Agreed. Anyone willing to get it because they think it won’t affect them is an idiot in my view.
It's not binary. "Willing to get it" really means, whether the "willing" person in question understands it or not, "willing to be exposed to a virus having relatively fat-tailed outcomes compared with the seasonal flu and generally little to no effect, short- or long-term, on young people based upon our understanding at this point." The conclusion "because they think it won't affect them" may actually an intelligent one for most 20-year-olds, for example, whether or not their processes of reaching that conclusion are based in rational thought. The benefits to most of them of living their lives may far outweigh the risks.
Or maybe not. It's an individual matter. Maybe a risk-averse 20-year-old thinks "The chance that this virus will impair the rest of my life is de minimus but I've got a lot of life left and I don't want to take the risk that I'll get this and it will create long-term problems for me. So I'm going to be extremely careful."
On the flip side, I took a long walk yesterday with a 72-year-old neighbor who has been struggling with non-COVID health problems since June, to the point at which over the summer he couldn't even walk around the block without getting completely gassed. He got together on Thanksgiving on a big screened-in porch with his in-laws and extended family, many of whom are over 90. His attitude was "I'm not going to see these people much longer and we all decided mutually that missing one Thanksgiving together was actually a big deal to us at this point." And this is a guy who's constantly-masked and conscientious.
Then there's the matter of the effects of contracting a low concentration of the virus or a high one, what sorts of activities and interactions would lead to the latter, and even then what the risks are to the young. And the knock-on effects to others, though if I'm in a vulnerable population then it was clear many months ago that I probably shouldn't be in circulation unless, like my neighbor, I've thought it through very carefully.

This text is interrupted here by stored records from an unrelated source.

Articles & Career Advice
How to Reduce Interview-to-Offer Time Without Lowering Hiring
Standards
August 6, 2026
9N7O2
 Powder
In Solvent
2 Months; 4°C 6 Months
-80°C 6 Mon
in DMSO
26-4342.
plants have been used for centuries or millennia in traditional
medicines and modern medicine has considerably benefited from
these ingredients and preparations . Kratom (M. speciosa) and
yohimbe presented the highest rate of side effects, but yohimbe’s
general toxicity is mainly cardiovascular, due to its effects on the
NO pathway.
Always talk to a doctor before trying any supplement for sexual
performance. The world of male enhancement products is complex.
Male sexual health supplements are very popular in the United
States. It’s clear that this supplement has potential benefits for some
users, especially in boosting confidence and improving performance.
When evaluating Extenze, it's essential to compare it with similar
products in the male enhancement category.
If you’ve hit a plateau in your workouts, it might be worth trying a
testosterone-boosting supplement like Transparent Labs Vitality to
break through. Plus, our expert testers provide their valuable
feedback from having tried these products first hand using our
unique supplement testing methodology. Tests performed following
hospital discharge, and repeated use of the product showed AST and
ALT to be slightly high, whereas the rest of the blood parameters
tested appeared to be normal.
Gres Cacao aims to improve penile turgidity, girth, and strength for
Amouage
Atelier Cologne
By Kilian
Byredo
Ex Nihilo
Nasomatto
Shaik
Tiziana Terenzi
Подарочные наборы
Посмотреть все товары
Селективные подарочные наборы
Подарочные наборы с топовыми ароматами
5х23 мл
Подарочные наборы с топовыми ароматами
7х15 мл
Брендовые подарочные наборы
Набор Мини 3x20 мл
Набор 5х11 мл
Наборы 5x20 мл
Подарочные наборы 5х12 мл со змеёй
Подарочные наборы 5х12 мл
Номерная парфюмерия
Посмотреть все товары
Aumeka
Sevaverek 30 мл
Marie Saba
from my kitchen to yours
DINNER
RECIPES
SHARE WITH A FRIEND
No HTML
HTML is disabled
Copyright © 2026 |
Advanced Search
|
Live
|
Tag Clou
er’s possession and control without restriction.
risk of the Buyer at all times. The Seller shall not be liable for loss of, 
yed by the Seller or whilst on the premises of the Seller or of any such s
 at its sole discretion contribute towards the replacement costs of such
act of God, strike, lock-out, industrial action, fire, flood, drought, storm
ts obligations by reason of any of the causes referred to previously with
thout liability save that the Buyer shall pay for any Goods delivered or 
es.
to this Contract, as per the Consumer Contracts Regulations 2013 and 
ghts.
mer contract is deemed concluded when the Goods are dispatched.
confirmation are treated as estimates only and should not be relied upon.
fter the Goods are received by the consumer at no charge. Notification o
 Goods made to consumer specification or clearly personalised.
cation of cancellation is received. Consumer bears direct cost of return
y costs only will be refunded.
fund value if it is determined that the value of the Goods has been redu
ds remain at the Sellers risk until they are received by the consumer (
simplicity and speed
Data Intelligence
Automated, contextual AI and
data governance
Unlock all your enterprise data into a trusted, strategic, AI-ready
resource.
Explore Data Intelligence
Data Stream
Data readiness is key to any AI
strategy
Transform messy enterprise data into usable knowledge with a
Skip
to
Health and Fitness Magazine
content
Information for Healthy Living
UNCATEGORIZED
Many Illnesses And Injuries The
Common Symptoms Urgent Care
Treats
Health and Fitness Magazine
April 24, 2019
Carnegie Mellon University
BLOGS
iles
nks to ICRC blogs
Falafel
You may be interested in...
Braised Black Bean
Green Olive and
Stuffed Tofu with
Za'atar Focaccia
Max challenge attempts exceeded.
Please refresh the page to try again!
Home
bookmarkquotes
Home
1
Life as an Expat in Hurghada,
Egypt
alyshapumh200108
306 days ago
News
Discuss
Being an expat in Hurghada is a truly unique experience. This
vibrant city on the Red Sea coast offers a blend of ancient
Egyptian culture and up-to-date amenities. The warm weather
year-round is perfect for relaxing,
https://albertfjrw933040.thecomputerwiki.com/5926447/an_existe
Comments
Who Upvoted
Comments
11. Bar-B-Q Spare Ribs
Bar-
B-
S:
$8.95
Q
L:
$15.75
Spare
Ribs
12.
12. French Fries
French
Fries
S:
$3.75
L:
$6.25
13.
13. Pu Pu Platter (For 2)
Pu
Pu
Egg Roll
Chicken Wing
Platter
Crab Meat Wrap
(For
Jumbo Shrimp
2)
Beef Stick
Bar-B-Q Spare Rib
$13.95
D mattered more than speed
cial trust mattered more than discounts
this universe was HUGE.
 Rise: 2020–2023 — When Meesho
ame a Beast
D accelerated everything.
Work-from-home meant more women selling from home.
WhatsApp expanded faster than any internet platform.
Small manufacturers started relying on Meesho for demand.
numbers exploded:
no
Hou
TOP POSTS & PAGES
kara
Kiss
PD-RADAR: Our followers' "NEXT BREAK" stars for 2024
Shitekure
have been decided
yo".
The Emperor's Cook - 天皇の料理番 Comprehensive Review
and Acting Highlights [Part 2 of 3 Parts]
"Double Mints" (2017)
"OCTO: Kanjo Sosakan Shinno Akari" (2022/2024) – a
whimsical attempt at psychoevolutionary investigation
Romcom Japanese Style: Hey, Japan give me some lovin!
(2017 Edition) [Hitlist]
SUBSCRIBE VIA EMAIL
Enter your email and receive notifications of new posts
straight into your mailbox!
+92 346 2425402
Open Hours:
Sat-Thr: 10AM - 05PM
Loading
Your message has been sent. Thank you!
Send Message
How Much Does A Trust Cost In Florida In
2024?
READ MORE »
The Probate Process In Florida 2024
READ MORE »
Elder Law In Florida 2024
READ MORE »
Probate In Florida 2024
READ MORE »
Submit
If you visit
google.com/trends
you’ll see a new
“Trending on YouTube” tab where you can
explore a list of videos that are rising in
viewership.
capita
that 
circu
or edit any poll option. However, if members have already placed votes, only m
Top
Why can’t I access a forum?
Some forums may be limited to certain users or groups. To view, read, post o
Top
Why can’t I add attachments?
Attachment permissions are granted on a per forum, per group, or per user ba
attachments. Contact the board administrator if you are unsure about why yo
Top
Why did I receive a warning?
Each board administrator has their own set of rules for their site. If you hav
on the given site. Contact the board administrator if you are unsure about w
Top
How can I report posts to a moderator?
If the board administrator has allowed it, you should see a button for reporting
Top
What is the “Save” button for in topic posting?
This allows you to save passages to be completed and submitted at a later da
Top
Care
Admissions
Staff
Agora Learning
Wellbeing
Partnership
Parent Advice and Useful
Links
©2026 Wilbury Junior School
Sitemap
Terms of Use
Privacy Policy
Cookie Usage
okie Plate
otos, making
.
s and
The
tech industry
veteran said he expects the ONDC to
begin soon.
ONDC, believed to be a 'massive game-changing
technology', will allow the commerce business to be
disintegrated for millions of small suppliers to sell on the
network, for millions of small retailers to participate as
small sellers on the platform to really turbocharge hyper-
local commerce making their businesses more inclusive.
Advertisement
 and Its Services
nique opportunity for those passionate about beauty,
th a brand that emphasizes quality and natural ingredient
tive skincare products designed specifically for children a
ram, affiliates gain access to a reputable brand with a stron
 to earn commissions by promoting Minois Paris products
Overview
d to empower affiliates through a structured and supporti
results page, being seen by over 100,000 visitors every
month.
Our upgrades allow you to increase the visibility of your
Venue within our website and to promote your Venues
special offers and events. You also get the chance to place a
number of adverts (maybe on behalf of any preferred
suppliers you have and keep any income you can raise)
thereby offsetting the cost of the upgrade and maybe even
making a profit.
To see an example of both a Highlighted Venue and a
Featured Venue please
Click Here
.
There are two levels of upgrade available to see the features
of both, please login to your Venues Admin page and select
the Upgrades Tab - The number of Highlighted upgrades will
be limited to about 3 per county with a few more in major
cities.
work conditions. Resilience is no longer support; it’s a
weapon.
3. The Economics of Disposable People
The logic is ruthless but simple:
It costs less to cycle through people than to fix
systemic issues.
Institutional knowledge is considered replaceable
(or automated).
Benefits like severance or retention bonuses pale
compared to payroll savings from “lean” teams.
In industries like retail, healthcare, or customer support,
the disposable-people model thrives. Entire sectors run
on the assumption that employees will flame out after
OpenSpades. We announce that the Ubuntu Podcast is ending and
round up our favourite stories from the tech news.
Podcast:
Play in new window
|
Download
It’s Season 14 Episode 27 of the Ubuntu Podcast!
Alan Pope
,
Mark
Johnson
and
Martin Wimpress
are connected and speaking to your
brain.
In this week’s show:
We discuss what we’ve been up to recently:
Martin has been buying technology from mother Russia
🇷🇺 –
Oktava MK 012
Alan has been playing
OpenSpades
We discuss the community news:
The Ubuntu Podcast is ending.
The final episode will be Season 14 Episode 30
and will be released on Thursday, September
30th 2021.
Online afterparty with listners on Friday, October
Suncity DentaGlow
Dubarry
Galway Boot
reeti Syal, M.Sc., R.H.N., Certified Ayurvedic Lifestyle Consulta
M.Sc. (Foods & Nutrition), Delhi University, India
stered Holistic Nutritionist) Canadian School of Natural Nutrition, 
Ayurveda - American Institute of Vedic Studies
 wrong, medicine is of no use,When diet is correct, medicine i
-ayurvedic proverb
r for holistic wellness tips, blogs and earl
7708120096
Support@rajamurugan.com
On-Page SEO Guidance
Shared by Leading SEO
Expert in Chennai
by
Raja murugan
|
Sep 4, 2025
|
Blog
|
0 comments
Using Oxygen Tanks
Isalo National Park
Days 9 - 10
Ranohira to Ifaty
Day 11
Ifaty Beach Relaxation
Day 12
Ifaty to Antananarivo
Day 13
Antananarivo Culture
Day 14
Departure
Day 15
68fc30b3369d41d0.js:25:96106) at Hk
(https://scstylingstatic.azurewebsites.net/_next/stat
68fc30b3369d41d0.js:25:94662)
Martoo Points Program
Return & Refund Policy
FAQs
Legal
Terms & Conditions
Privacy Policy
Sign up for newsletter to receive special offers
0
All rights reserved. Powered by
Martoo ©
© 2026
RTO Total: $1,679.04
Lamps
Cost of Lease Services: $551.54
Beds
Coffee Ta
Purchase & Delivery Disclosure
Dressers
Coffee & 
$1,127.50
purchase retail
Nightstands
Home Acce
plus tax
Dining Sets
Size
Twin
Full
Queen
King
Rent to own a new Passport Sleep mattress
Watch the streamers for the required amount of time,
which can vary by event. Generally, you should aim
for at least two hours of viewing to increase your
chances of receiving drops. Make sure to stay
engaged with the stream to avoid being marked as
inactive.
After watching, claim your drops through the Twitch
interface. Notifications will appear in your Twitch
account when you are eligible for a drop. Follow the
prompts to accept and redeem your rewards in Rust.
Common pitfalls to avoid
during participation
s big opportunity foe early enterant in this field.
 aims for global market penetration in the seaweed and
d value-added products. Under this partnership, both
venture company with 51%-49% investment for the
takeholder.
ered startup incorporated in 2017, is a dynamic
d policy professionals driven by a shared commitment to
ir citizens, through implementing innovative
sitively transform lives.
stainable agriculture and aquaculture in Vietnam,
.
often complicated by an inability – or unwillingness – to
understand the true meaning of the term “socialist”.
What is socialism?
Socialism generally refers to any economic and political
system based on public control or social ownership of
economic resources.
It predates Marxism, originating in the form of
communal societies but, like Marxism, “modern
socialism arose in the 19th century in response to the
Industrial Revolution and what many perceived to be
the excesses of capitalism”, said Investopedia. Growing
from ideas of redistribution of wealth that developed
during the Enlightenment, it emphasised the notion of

I sympathize with the university administrators, athletic and otherwise, grappling with all this. It's obviously a very tough problem to manage. As for OSU, whatever Gene Smith and university leadership are doing regarding their COVID situation, I'd guess it's primarily aimed at maintaining CFP viability within the rules that the BT and the university have established (and thanks to
champaignchris who pointed out to me earlier that the BT, not the universities, sets the rules here.) Several have noted here how OSU saying "we're cancelling the Illinois game but leaving MSU open" seems illogical. Agreed. It seems like PR spin to me.
I just hope the guys are able to play Iowa, NW and whatever team they draw subsequently. I don't care about that for the fans' sake but I do for the players'. This is a brief period of opportunity in their lives and I can understand why many don't want to miss these practices and games. Here at home I'm currently watching (likely) 1-1/3 years of a teenaged child's high school experience go up in smoke. I sympathize with all of the young people enduring these losses, which are not trivial and are irreversible.